Markets surprised by Bank Negara's RM19bil liquidity injection
But the move by Bank Negara Malaysia on Thursday may preserve the country's financial market competitiveness amid a wave of regional monetary easing, said Hong Leong Investment Bank Bhd (HLIB).
HLIB said the move came as a surprise given seemingly comfortable liquidity position of the banking sector.
It pointed out that the sector's liquidity coverage ratio stood at a healthy 152 per cent as of March 2025, while the loan-to-deposit ratio remains comfortable at 87.6 per cent, still below its five-year peak of 89.7 per cent.
Deposits are growing steadily at 3.0 per cent year-on-year, while credit demand remains strong and fixed deposit competition is relatively muted.
HLIB said the gradual decline in the three-month Kuala Lumpur Interbank Offered Rate (KLIBOR) since early this year from 3.73 per cent to 3.63 per cent further supports the view of sufficient interbank liquidity.
"We believe this move, while seemingly accommodative, is primarily aimed at preserving Malaysia's financial market competitiveness amid regional easing trends.

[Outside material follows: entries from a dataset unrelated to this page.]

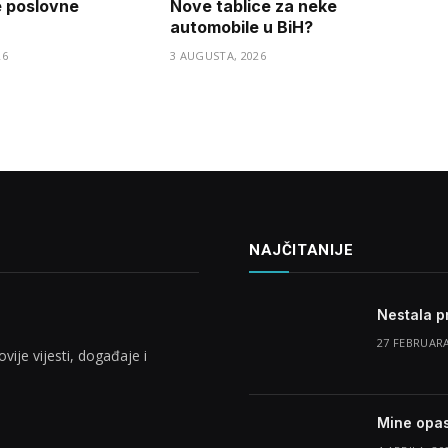
e poslovne
Nove tablice za neke
automobile u BiH?
26
3 AUGUSTA, 2026
NAJČITANIJE
Nestala p
27 FEBRUARA
vije vijesti, događaje i
Mine opas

"Rather than indicating economic unease necessitating a monetary policy adjustment, it likely reflects a proactive stance against potential external risks," the firm said.
Bank Negara unexpectedly slashed the SRR ratio by 100 basis points to one per cent yesterday, marking the first such move since March 2020.
The cut is expected to inject about RM19 billion in additional liquidity into the banking system.
By utilising an SRR cut instead of an OPR reduction, HLIB said the central bank strategically avoids direct pressure on the ringgit and the associated risk of imported inflation.
Based on its calculations,the firm said the additional liquidity could boost bank net profits by one to three per cecnt, providing a buffer against a potential rate cut.
"Our house view remains that a 25 basis points OPR cut is likely in the second half of 2025," it added.
HLIB maintained its "overweight" stance on the banking sector, citing a favourable risk-reward profile with sector valuations at 1.09 times price-to-book value (P/BV), a 0.5 standard deviation below the 10-year average.
The firm also said the sector has an attractive average dividend yield of 5.1 per cent and resilient earnings capacity backed by substantial pre-emptive provisioning buffers.
MIDF Research said the reduction of the SRR, the lowest level in 14 years, is a proactive measure to ensure sufficient liquidity amid heightened concerns of the effects of trade war and risks of global slowdown.
"This may encourage banks to extend more credits to the economy and support further expansion in the domestic economic activities.
"For the record, banking loan growth moderated to 5.2 per cent year-on-year in March 2025, slower than 5.5 per cent in December 2024 and average 5.9 per cent rise in 2024," it said.
UOB Global Economics & Markets Research said the move will help support continued lending activities to ensure stable economic activity.
Following the dovishness in the latest monetary policy statement and the SRR cut, the firm expects two 25 basis points OPR cuts, one each in the third and fourth quarter of 2025, from status quo previously.
"This will take the OPR to 2.5 per cent by end-2025. The Monetary Policy Committee (MPC) will next meet on July 8-9, which coincides with the end of the 90-day reciprocal tariff pause that could bring the tariff rate for Malaysia back up to 24 per cent from the current baseline 10 per cent tariff imposed," it said.